でも、みなさんプロの職人さん達だから、私のリクエストなんかチョチョチョイッとこなしてくれる。

客のワガママを聞くだけでなく、実際に日頃から創意工夫を凝らした料理を作っていることもある。燻製にした魚や貝の肝とか、チーズなんかもスモークで出してもらうことがある。


いろいろな具材を使った燻製の進化形として先日出してもらったのが「スモークマグロだ。それも薄っぺらく切ったマグロを燻製にしたのではなく、塊のまま豪快に調理されている。

見た目はまるで肉だ。スペアリブの塊みたいで、とてもお寿司屋さんに置いてある食材には見えない。

塩、コショウでしっかり味付けされ、マグロの脂もスモークされることで適度に落ち、見た目ほどクドさはない。ハイボールと合わせたら抜群の相性だ。

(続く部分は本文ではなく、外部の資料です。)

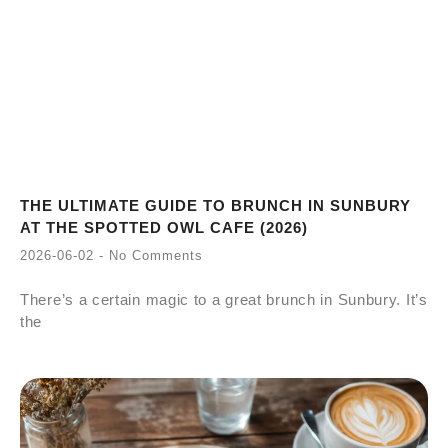
THE ULTIMATE GUIDE TO BRUNCH IN SUNBURY
AT THE SPOTTED OWL CAFE (2026)
2026-06-02
No Comments
There’s a certain magic to a great brunch in Sunbury. It’s
the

淡い感じの味わいが多い酒肴の合間にこういうガッツリ系が少し出てくると妙に嬉しい。


上の画像の塊を切って出してもらった画像がこれ。皮目がパリッとして北京ダックみたいだ。もともと上質なマグロしか置いてない店だから、アレンジしても美味しく食べられる。

邪道と言っていいのか微妙だが、こういう邪道は大歓迎だ。狭いルールに閉じこもって、しかめっ面して伝統を押しつけるような店はちっとも有難くない。

自分の信念を大事にするのは職人気質として大事だろうが、カウンターを挟んだ客商売という次元で考えると、自分の価値観、自分の流儀だけを一方的に押しつける行為は感心しない。顧客視点という考え方が欠落している。

もちろん、その店の信念を一方的に押しつけられるのが好きな客は、その手の店で有難く出されるものを押し戴けばいい。それはそれ、一種の信仰みたいなものだから信者を自認する人は満足なんだろう。

イヤなら行かなければいいので、私はそうした異教徒を弾圧するような店には行かない。きっと何を食べてもひたすら揉み手で店主を誉めないとならないのだろう。

ちなみに、お寿司屋さんがその手の店ばかりだったら客のほうも育たない。最近ハヤリの「おまかせ」だけでウン万も取る店も同じだろう。

客だってアレコレやり取りする中で、時にトンチンカンなことを言って恥をかいたりしながら知識を得ていく。そうやって基礎知識や自分の好みや傾向、居心地の良い店かどうかを見極めていくのが普通だろう。

「信仰系、信者系」の店は、客を育てるというより、育ちきった客、分かっている客しか相手にしないという感覚があるのだろうか。まあそれもひとつのジャンルだろう。

なんか理屈っぽくなってしまった。そんなこんなで鮨源さんの懐の広さがつくづく有難い。